Gen Chiwenga (Retired) said in part: “We must remind those behind the current treacherous shenanigans that when it comes to matters of protecting our revolution, the military will not hesitate to step in. Zanu-PF’s standing political virtues are a product of faithful adherence to the founding values, decorum, discipline and revolutionary protocol in the ruling Party. Party orders were strictly adhered to and whatever differences existed, they were resolved amicably and in the ruling party’s closet.”
When the military moved in, they made it clear that it was not a military takeover of Government by the ZDF. After 36 days, the ZDF announced the end of Operation Restore Legacy, as its personnel moved back to the barracks, handing over policing duties to the Zimbabwe Republic Police as per their Service Charter.
The execution of the Operation was professional and the charm offensive won the people’s hearts as the ZDF demonstrated that they are a people’s force. It succeeded in its objectives, chief among them being the resignation of former President Mugabe and assumption of leadership by President Emmerson Mnangagwa. The successes achieved in so short a period are numerous, and the way the transition was handled was highly commended by the regional and international community.
It also resulted in the retirement of some ZDF personnel, one of them being Gen Chiwenga, and the elevation of a number of securocrats. As he moves on, the best way this writer would remember Gen Chiwenga’s shrewd and strategic leadership is through his address of November 13, which I compared to Mark Antony’s eulogy at Julius Caesar’s funeral.
Said Mark Antony: “Friends, Romans, countrymen, give me your attention. I have come here to bury Caesar, not to praise him. The evil that men do is remembered after their deaths, but the good is often buried with them. It might as well be the same with Caesar.

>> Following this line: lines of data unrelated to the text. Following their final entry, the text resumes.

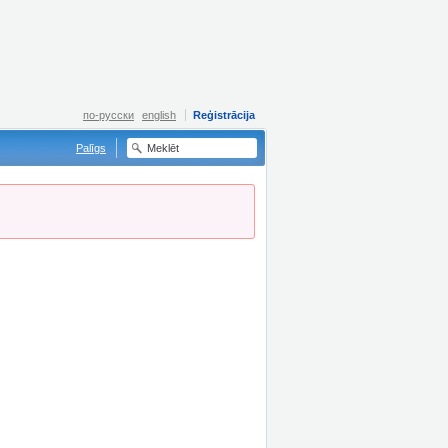
по-русски
english
Reģistrācija
Palīgs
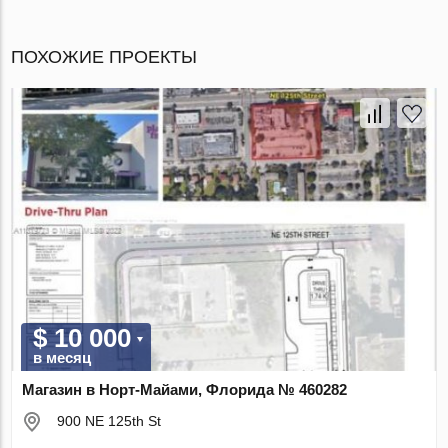
ПОХОЖИЕ ПРОЕКТЫ
$ 10 000
в месяц
Магазин в Норт-Майами, Флорида № 460282
900 NE 125th St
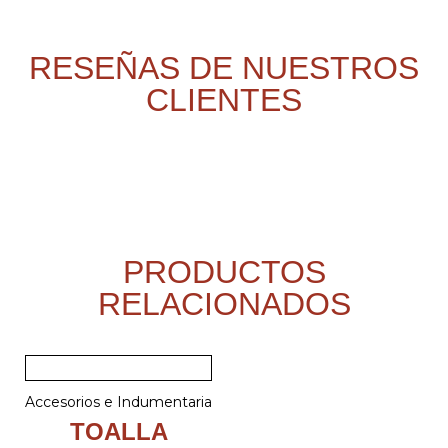
RESEÑAS DE NUESTROS
CLIENTES
PRODUCTOS
RELACIONADOS
Accesorios e Indumentaria
TOALLA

“The noble Brutus told you that Caesar was ambitious. If that’s true, it’s a serious fault, and Caesar has paid seriously for it. With the permission of Brutus and the others — for Brutus is an honourable man; they are all honourable men — I have come here to speak at Caesar’s funeral. He was my friend, he was faithful and just to me. But Brutus says he was ambitious, and Brutus is an honourable man. He brought many captives home to Rome whose ransoms brought wealth to the city.” (From Julius Caesar by William Shakespeare).
Tinotenda! Siyabonga! Twalumba! Asante Sana! Merci beaucoup! Thank you very much, and God bless you in your future endeavours!